Saturday, May 17, 2014

The Task of Democratizing Big Data

Companies that fail to take advantage of the opportunities presented by "big data" management and analytics technologies can expect to fall behind the competition and possibly go out of business altogether.

The world is just getting started with big data technologies like Hadoop and MapReduce, and several obstacles – such as a dearth of skills and old-fashioned thinking about data -- continue to stand in the way of their adoption.

But, companies that embrace the concept now are the ones who will lead the way in the not-too-distant future when entry barriers are not so high. Companies that exploit big data will gain the ability to make more informed decisions about the future and will ultimately bring in more money than those that do not.

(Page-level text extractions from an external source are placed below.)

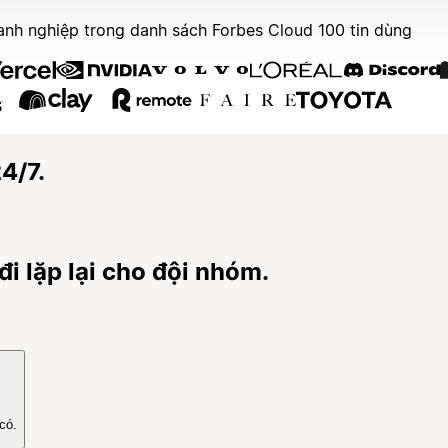
h nghiệp trong danh sách Forbes Cloud 100 tin dùng
4/7.
i lặp lại cho đội nhóm.
có.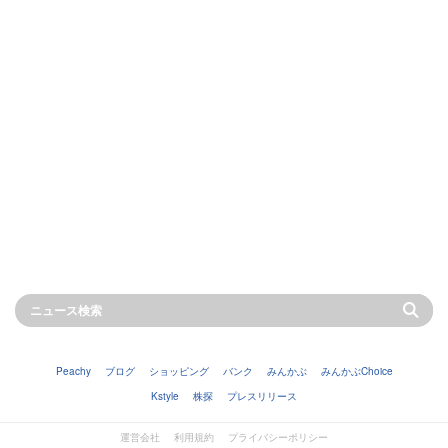
Peachy
ブログ
ショッピング
バンク
みんかぶ
みんかぶChoice
Kstyle
株探
プレスリリース
運営会社
利用規約
プライバシーポリシー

The phrase "big data" is most often used to refer to the massive amounts of both structured and unstructured information being generated by machines, social media sites and mobile devices today. The phrase is also used to refer to the storage, management and analytical technologies used to draw valuable business insights from such information. Some of the more well-known big data management technologies include the Apache Hadoop Distributed File System, MapReduce, Hive, Pig and Mahout.

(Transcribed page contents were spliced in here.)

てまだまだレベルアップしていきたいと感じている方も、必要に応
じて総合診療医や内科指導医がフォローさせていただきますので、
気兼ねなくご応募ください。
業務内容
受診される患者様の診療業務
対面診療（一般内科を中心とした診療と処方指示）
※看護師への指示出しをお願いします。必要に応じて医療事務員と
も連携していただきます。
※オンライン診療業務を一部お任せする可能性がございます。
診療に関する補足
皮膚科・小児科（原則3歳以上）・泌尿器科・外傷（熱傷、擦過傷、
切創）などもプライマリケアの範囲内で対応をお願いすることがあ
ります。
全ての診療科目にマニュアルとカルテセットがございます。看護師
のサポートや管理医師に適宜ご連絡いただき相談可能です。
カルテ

There is certainly no shortage of hype around big data management technologies, but actual adoption levels remain low for two main reasons. First, Hadoop and other big data technologies are extremely difficult to use and the right skill sets are in short order. Today, organizations often hire PhDs to handle the analytics side of the big data equation, and those well-educated individuals demand high salaries.

The skills used to manage, deploy and monitor Hadoop are not necessarily the same skills that an Oracle DBA might have. For instance, if you want to be a data scientist on the analytics side, you need to know how to write MapReduce jobs, which is not the same as writing SQL queries by any means.

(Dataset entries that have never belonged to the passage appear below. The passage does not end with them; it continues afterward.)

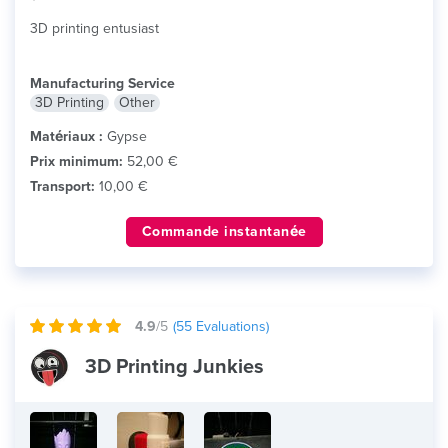
3D printing entusiast
Manufacturing Service
3D Printing
Other
Matériaux :
Gypse
Prix minimum:
52,00 €
Transport:
10,00 €
Commande instantanée
4.9
/5
(
55
Evaluations)
3D Printing Junkies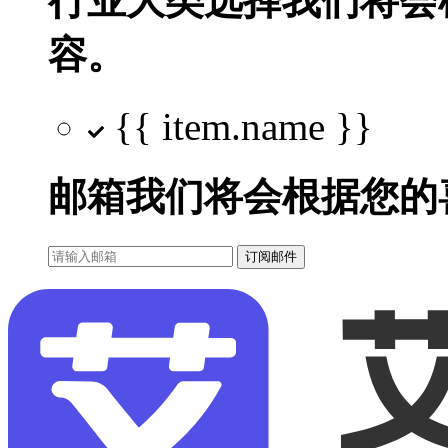
行业大类选择
我们将会
容。
{{ item.name }}
邮箱
我们将会根据您的
订阅邮件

The second major obstacle standing in the way of increased adoption centers on the notion that most companies currently lack the mindset required to get the most out of big data.

Most large companies today are accustomed to gaining business insights through a combination of data warehousing and business intelligence (BI) re¬porting technologies. But, the BI/data warehousing model is about using data to examine the past, whereas big data technologies are about using data to predict the future. To take advantage of big data requires a shift, a very basic shift in some organizations, to actually trusting data and actually going where the data leads you. Big data is about looking forward, making predictions and taking action.

As with all emerging technologies, big data management and analytics will eventually become more accessible to the masses -- or democratized -- over time. But some important things need to happen first.

For starters, new tools and technologies will be needed to reduce the complexity associated with working with big data technologies. Several companies -- like Talend, Hortonworks and Cloudera -- are working to reduce big data difficulties right now. But, more innovation is needed to make it easier for users to deploy, administer and secure Hadoop clusters and create integrations between processes and data sources.

Right now you need some pretty sophisticated skills around MapReduce and other languages, or SAS and others to be a top line data scientist. We need tools that can abstract away some of that expertise so that you don't need to have a PhD to really explore big data.

The task of democratizing big data will also require a great deal of user training and education on topics like big data infrastructure, deploying and managing Hadoop, integration and scheduling MapReduce jobs. We really need to tackle the problem from both ends. One is to make the tools and technologies easier to use. But we also have to invest in training and education resources to help DBAs and business analysts up their game and operate in the big data world.